Data extracted from a collection
━━━━━━━━━━━━━━━━

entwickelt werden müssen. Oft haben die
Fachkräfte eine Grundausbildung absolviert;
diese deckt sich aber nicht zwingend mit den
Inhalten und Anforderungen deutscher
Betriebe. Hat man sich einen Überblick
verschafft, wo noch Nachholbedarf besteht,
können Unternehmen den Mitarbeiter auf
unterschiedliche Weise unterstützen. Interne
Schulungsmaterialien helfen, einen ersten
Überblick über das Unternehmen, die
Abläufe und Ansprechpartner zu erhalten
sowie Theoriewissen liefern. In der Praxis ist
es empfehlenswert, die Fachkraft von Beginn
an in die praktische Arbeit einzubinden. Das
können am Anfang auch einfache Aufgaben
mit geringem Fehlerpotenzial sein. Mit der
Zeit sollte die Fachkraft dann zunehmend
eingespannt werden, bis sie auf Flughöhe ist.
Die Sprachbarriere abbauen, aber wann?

━━━━━━━━━━━━━━━━

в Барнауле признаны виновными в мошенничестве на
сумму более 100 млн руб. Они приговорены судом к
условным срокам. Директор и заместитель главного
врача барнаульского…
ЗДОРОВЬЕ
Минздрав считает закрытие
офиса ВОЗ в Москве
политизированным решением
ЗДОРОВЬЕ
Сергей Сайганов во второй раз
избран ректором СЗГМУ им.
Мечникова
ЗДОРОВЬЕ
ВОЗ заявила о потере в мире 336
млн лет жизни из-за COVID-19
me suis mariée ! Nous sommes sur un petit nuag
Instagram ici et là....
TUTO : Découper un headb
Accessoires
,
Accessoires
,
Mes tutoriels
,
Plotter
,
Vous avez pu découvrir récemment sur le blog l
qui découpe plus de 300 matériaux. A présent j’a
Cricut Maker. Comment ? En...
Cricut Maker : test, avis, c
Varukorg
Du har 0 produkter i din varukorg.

━━━━━━━━━━━━━━━━

:: TASK STATEMENT ::
Among the records above, only the lines between the line holding "mit geringem Fehlerpotenzial sein. Mit der" and the line holding "Die Sprachbarriere abbauen, aber wann?", inclusive, are to be output, exactly as written.

:: WRITTEN RESPONSE ::
mit geringem Fehlerpotenzial sein. Mit der
Zeit sollte die Fachkraft dann zunehmend
eingespannt werden, bis sie auf Flughöhe ist.
Die Sprachbarriere abbauen, aber wann?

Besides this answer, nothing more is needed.